Are your Facebook ads costing you too much money?
Do you want to run successful campaigns and not break the bank on advertising?
The answer is not so obvious. And it starts with creative use of your blog.
In this article, you’ll discover how to reduce your ad spend on Facebook.
#1: Write Five Focused Blog Posts
The first step is to focus on what’s meaningful and important to your target audienceso you can identify with their struggles, hopes, dreams, and fears.
Then write five blog posts addressing these issues. Make sure your articles zero in on a need people have right before they look for a product or service like yours. Research each topic so each post is supremely useful, and imagine how you want your prospective buyer to feel after reading it.
Make your posts practical. You might create a cheat sheet or checklist, or share easy-to-understand instructional posts.
Here’s an example:
Jen, a fitness coach who works with women after childbirth, isn’t sure whether the women she works with are more motivated by how they look or how they feel. She wants to write some blog posts that address both aspects to see which resonates more with her audience. She concludes that women in her target audience have the following aspirations:
- To bounce back to their pre-pregnancy weight
- To feel less overwhelmed
- To have more energy and feel like they’re on top of this mom thing
- To feel attractive and desirable
- To sleep better and feel more able to cope
She also identifies the following factors that keep her audience awake at night:
- Their babies
- Worries about the future
- Their relationships with their partners
- Money, now that they’re down to one income
- Feeling overwhelmed and inadequate
Jen decides to write blog posts on the following topics:
- How to get more sleep as a new mom
- How to love your post-baby body, no matter what size jeans you wear
- Am I coping? The question every new mom asks
- When you feel like you’re hanging on by a thread as a new mom
- How to find your post-baby mojo for better health, energy, and sleep
#2: Identify Your Hero Blog Post
Most blogs usually include one post that attracts more likes, comments, and Google hits than any other. This post is your hero post. It’s your secret weapon for reducing your ad spend because it’s the one that draws the most eyeballs to your website.

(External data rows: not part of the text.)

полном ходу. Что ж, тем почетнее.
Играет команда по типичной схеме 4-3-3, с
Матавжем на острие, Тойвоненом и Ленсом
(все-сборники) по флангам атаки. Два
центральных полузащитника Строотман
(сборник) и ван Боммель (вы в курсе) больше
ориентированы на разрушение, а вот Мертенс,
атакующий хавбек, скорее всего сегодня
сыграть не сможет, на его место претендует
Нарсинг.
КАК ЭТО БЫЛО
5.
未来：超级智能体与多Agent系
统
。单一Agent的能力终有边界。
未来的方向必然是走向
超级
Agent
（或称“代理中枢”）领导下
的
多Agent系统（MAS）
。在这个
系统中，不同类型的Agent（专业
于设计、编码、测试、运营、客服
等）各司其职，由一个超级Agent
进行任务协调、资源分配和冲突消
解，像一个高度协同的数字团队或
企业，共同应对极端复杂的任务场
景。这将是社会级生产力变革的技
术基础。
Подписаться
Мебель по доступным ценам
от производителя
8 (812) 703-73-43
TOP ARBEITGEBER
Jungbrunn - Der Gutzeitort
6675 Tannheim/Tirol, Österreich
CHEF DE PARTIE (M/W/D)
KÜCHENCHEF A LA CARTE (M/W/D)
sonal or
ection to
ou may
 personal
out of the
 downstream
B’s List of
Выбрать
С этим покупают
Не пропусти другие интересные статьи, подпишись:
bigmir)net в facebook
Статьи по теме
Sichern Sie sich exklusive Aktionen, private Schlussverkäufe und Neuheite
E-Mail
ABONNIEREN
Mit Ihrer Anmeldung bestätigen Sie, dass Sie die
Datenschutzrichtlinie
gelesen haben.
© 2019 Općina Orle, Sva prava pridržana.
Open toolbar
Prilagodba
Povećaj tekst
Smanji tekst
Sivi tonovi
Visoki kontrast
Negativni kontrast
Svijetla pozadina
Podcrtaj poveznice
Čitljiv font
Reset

The more successful the blog post, the better your ads will perform and the more targeted visitors you’ll attract to your website.
To identify your hero post, you’ll want to set up an ad campaign to advertise each of the five blog posts separately. Make sure you’ve set up your Facebook website ad pixelbefore you activate your campaign and create conversion pixels for each of your five blog posts.
For each ad include an inviting description of the blog post, a stunning image or video, and a link back to your website. Check that your headlines are compelling, shorter than 70 characters, and relevant to your content. Make sure that your images or videos are enticing and relevant to the content.
Schedule your ads to run for two days each and deliver your ad to the followingcustom audiences:
- Your current email list subscribers
- People who’ve liked your Facebook page
- Your current website custom audience if you already have a pixel in place. (If you don’t, there’s a WordPress plugin called the AdChief plugin, which makes it easy for you to install one.)
Note: If you’re just starting out and have only just placed your ad pixel on your website, you can focus your initial campaign on your Facebook page fans and email list to start with. You’ll build your website custom audience as you drive traffic to your website through your blog post ads.
This testing stage takes 2 days per blog post; that’s 10 days for 5 blogs. At the end of the 10 days, look at your Facebook ad stats to see the click-through rate and the cost per click for each post.
Your hero post is the one that has the highest click-through rate and the lowest cost per click.
#3: Advertise Your Hero Blog Post to a Lookalike Audience
Since you’ve just determined which content is most popular with your current audience, Facebook can use that information to identify other users who are likely to be interested in your business.
As you create your lookalike audience, set your audience profile to be within 1% of people who visited your hero blog post so you’re not wasting money advertising to people who aren’t interested in your product or service. This can dramatically lower your cost per click for cold prospects.
Continue to Create and Test Your Blog Content
When you create content that matters to your audience and advertise your blog posts as a first step in your sales funnel, you can identify which topics draw the most eyeballs to your website and reduce your cost per click in your ad campaigns.
The more content you create, the more you can widen the mouth of your sales funnel. You never know; you might identify a new hero blog post that outperforms your initial choice.
A side benefit to advertising this way is that you can show a direct link between blog content and sales without spending thousands on link tracking software. You can also use your metrics to show C-suite managers the effectiveness of your content marketing.
Conclusion
Now that you have a steady flow of both cold and warm prospects who have shown an interest in your content, you can retarget your website custom audience with an offer and nurture them towards the sale through retargeted ads.
Consider creating a subscriber offer that provides extra value to your prospective buyers, something that leads them further down the path towards buying from you. What about a webinar, a challenge, an ebook, or free download?
Use the data you already have from your blog post ads to determine what your prospective buyers would value most.